There is no such thing as waste. Look at nature and you will see that this is an absolute and observable fact. Literally, everything is converted into use. Everything is being recycled. Some things take longer than other things (such as in the case of nuclear “waste”) because of its complexity, but eventually, everything is converted into use.
One day the old barn on the country road you’ve driven by countless times, the one with the sagging roofline and missing windows, will be gone; entirely taken back by “nature”. Left to nature, weeds and oxidation and wind and rain and temperature fluctuations and the march of time will see everything fade away and slowly converted to another use.
Applying enough time and weight to today’s organic material will see it converted into oil, just as in the case of dinosaurs and dead plants of long ago. Dead-matter that floats in, and settles to, the bottom of the world’s oceans – no matter how shallow or how deep – gets eaten by some creature; converted to another use. Today’s living things become tomorrow’s food. That’s nature. Nature is constantly recycling.
The productive person will take the “garbage” experiences; the pain, the disappointments, the failed plans …and every other otherwise negative aspect of life …and convert it to use. He or she will find the usefulness of those events and choose to appreciate them.
By choosing to convert everything into use, the productive person will then find it easier to forgive others …and him- or herself.
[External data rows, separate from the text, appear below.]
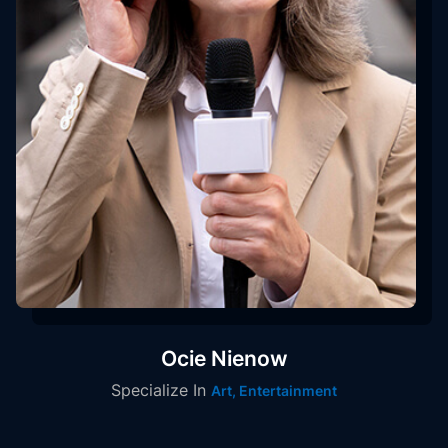
Ocie Nienow
Specialize In
Art, Entertainment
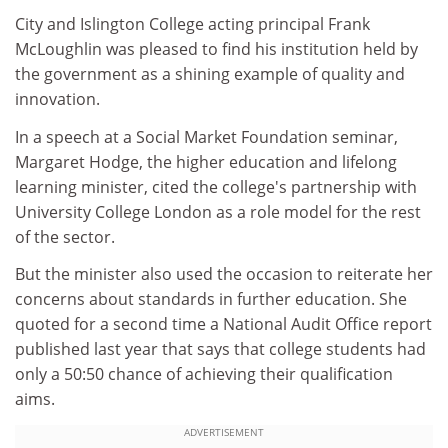
City and Islington College acting principal Frank
McLoughlin was pleased to find his institution held by
the government as a shining example of quality and
innovation.
In a speech at a Social Market Foundation seminar,
Margaret Hodge, the higher education and lifelong
learning minister, cited the college's partnership with
University College London as a role model for the rest
of the sector.
But the minister also used the occasion to reiterate her
concerns about standards in further education. She
quoted for a second time a National Audit Office report
published last year that says that college students had
only a 50:50 chance of achieving their qualification
aims.
ADVERTISEMENT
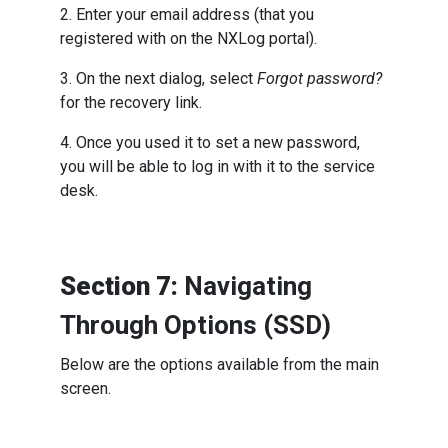
2. Enter your email address (that you
registered with on the NXLog portal).
3. On the next dialog, select
Forgot password?
for the recovery link.
4. Once you used it to set a new password,
you will be able to log in with it to the service
desk.
Section 7:
Navigating
Through Options (SSD)
Below are the options available from the main
screen.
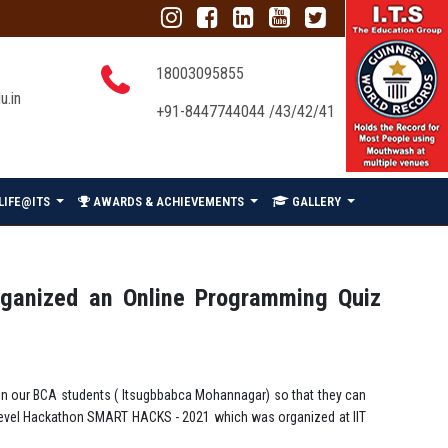
18003095855
u.in
+91-8447744044 /43/42/41
LIFE@ITS
AWARDS & ACHIEVEMENTS
GALLERY
rganized an Online Programming Quiz
 in our BCA students ( Itsugbbabca Mohannagar) so that they can
al level Hackathon SMART HACKS - 2021 which was organized at IIT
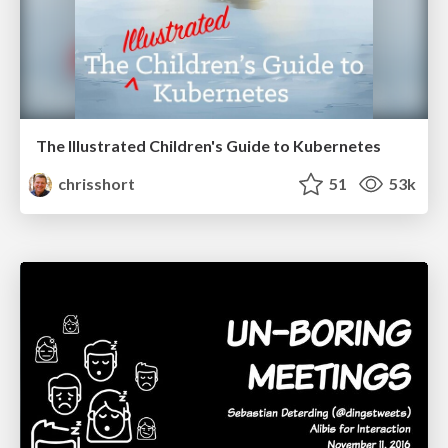
The Illustrated Children's Guide to Kubernetes
chrisshort
51
53k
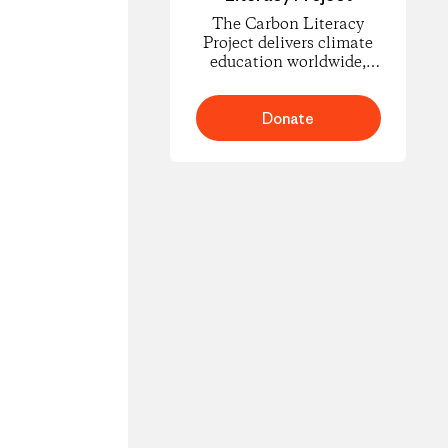
The Carbon Literacy
Project delivers climate
education worldwide,
empowering people to
understand carbon
footprints and climate
Donate
science and to take
informed action for
change.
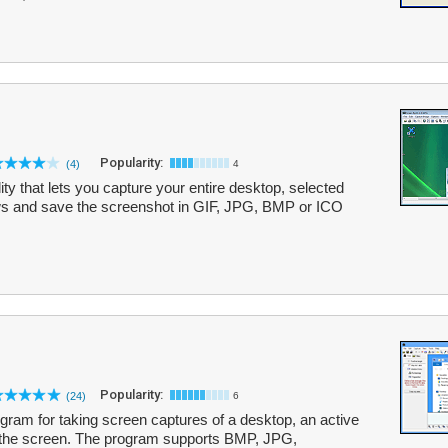
Popularity:
(4)
4
ity that lets you capture your entire desktop, selected
ows and save the screenshot in GIF, JPG, BMP or ICO
Popularity:
(24)
6
ram for taking screen captures of a desktop, an active
f the screen. The program supports BMP, JPG,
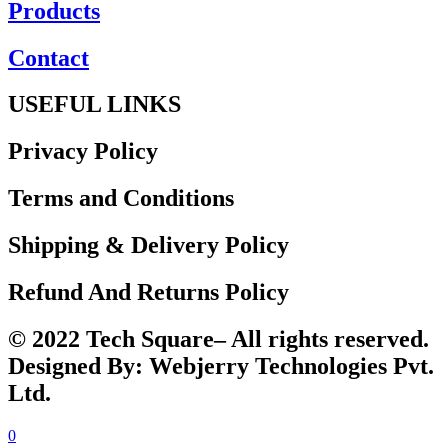
Products
Contact
USEFUL LINKS
Privacy Policy
Terms and Conditions
Shipping & Delivery Policy
Refund And Returns Policy
© 2022 Tech Square– All rights reserved.
Designed By: Webjerry Technologies Pvt.
Ltd.
0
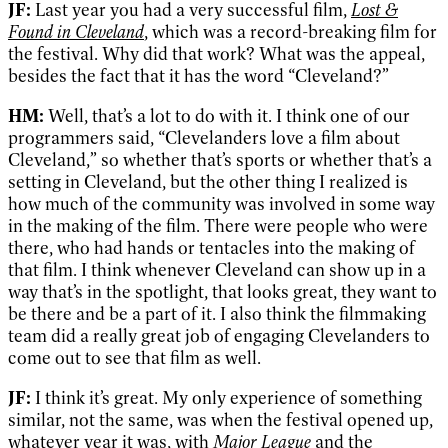
JF:
Last year you had a very successful film,
Lost &
Found in Cleveland
, which was a record-breaking film for
the festival. Why did that work? What was the appeal,
besides the fact that it has the word “Cleveland?”
HM:
Well, that’s a lot to do with it. I think one of our
programmers said, “Clevelanders love a film about
Cleveland,” so whether that’s sports or whether that’s a
setting in Cleveland, but the other thing I realized is
how much of the community was involved in some way
in the making of the film. There were people who were
there, who had hands or tentacles into the making of
that film. I think whenever Cleveland can show up in a
way that’s in the spotlight, that looks great, they want to
be there and be a part of it. I also think the filmmaking
team did a really great job of engaging Clevelanders to
come out to see that film as well.
JF:
I think it’s great. My only experience of something
similar, not the same, was when the festival opened up,
whatever year it was, with
Major League
and the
He or she will stop blaming others and God, and stop being angry with others …and God.
The productive person will acknowledge that nature has much to teach. If we wonder if it is a good idea to resist or accept unchangeable aspects of reality, nature suggests that we ought to just “go with it” rather than fight it. We fight it when we get angry, and stay angry, about wrongs done to us. We “go with it” when we choose to be grateful in all things.
All things. That’s a lot of things.
Nature is constantly recycling all matter. Man is the only part of God’s Creation that routinely makes the conscious choice to resist that natural flow of things, often choosing instead to hold on to grievances and to things and to ways of being that just don’t work very well. We would do better to make use of the usable aspects of every seemingly unexplainable event that happens in our lives and to let go of the rest.
Do you recycle? Maybe it’s time to start.